To run and chat with Llama 3:
ollama run llama3
Ollama supports a list of models available on ollama.com/library
Here are some example models that can be downloaded:
Model | Parameters | Size | Download |
---|---|---|---|
Llama 3 | 8B | 4.7GB | ollama run llama3 |
Llama 3 | 70B | 40GB | ollama run llama3:70b |
Phi-3 | 3.8B | 2.3GB | ollama run phi3 |
Mistral | 7B | 4.1GB | ollama run mistral |
Neural Chat | 7B | 4.1GB | ollama run neural-chat |
Starling | 7B | 4.1GB | ollama run starling-lm |
Code Llama | 7B | 3.8GB | ollama run codellama |
Llama 2 Uncensored | 7B | 3.8GB | ollama run llama2-uncensored |
LLaVA | 7B | 4.5GB | ollama run llava |
Gemma | 2B | 1.4GB | ollama run gemma:2b |
Gemma | 7B | 4.8GB | ollama run gemma:7b |
Solar | 10.7B | 6.1GB | ollama run solar |
Note: You should have at least 8 GB of RAM available to run the 7B models, 16 GB to run the 13B models, and 32 GB to run the 33B models.

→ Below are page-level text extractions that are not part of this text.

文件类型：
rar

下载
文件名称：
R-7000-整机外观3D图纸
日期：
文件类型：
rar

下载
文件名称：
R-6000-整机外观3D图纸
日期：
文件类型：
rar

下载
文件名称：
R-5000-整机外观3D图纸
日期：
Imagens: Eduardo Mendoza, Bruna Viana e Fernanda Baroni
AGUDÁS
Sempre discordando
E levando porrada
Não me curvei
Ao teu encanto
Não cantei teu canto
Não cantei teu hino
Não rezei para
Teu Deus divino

Ollama supports importing GGUF models in the Modelfile:
Create a file named Modelfile
, with a FROM
instruction with the local filepath to the model you want to import.

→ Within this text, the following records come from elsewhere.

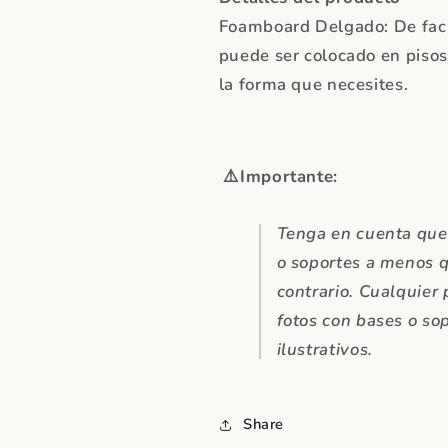
Foamboard Delgado: De facil
puede ser colocado en pisos
la forma que necesites.
⚠️
Importante:
Tenga en cuenta que 
o soportes a menos 
contrario. Cualquier
fotos con bases o so
ilustrativos.
Share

FROM ./vicuna-33b.Q4_0.gguf
Create the model in Ollama
ollama create example -f Modelfile
Run the model
ollama run example
See the guide on importing models for more information.
Models from the Ollama library can be customized with a prompt. For example, to customize the llama3
model:
ollama pull llama3
Create a Modelfile
:
FROM llama3
# set the temperature to 1 [higher is more creative, lower is more coherent]
PARAMETER temperature 1
# set the system message
SYSTEM """
You are Mario from Super Mario Bros. Answer as Mario, the assistant, only.
"""
Next, create and run the model:
ollama create mario -f ./Modelfile
ollama run mario
>>> hi
Hello! It's your friend Mario.
For more examples, see the examples directory. For more information on working with a Modelfile, see the Modelfile documentation.
ollama create
is used to create a model from a Modelfile.
ollama create mymodel -f ./Modelfile
ollama pull llama3
This command can also be used to update a local model. Only the diff will be pulled.
ollama rm llama3
ollama cp llama3 my-model
For multiline input, you can wrap text with """
:
>>> """Hello,
... world!
... """
I'm a basic program that prints the famous "Hello, world!" message to the console.
>>> What's in this image? /Users/jmorgan/Desktop/smile.png
The image features a yellow smiley face, which is likely the central focus of the picture.
$ ollama run llama3 "Summarize this file: $(cat README.md)"
Ollama is a lightweight, extensible framework for building and running language models on the local machine. It provides a simple API for creating, running, and managing models, as well as a library of pre-built models that can be easily used in a variety of applications.
ollama list
ollama serve
is used when you want to start ollama without running the desktop application.
Install cmake
and go
:
brew install cmake go
Then generate dependencies:
go generate ./...
Then build the binary:
go build .
More detailed instructions can be found in the developer guide
Next, start the server:
./ollama serve
Finally, in a separate shell, run a model:
./ollama run llama3
Ollama has a REST API for running and managing models.
curl http://localhost:11434/api/generate -d '{
"model": "llama3",
"prompt":"Why is the sky blue?"
}'
curl http://localhost:11434/api/chat -d '{
"model": "llama3",
"messages": [
{ "role": "user", "content": "why is the sky blue?" }
]
}'
See the API documentation for all endpoints.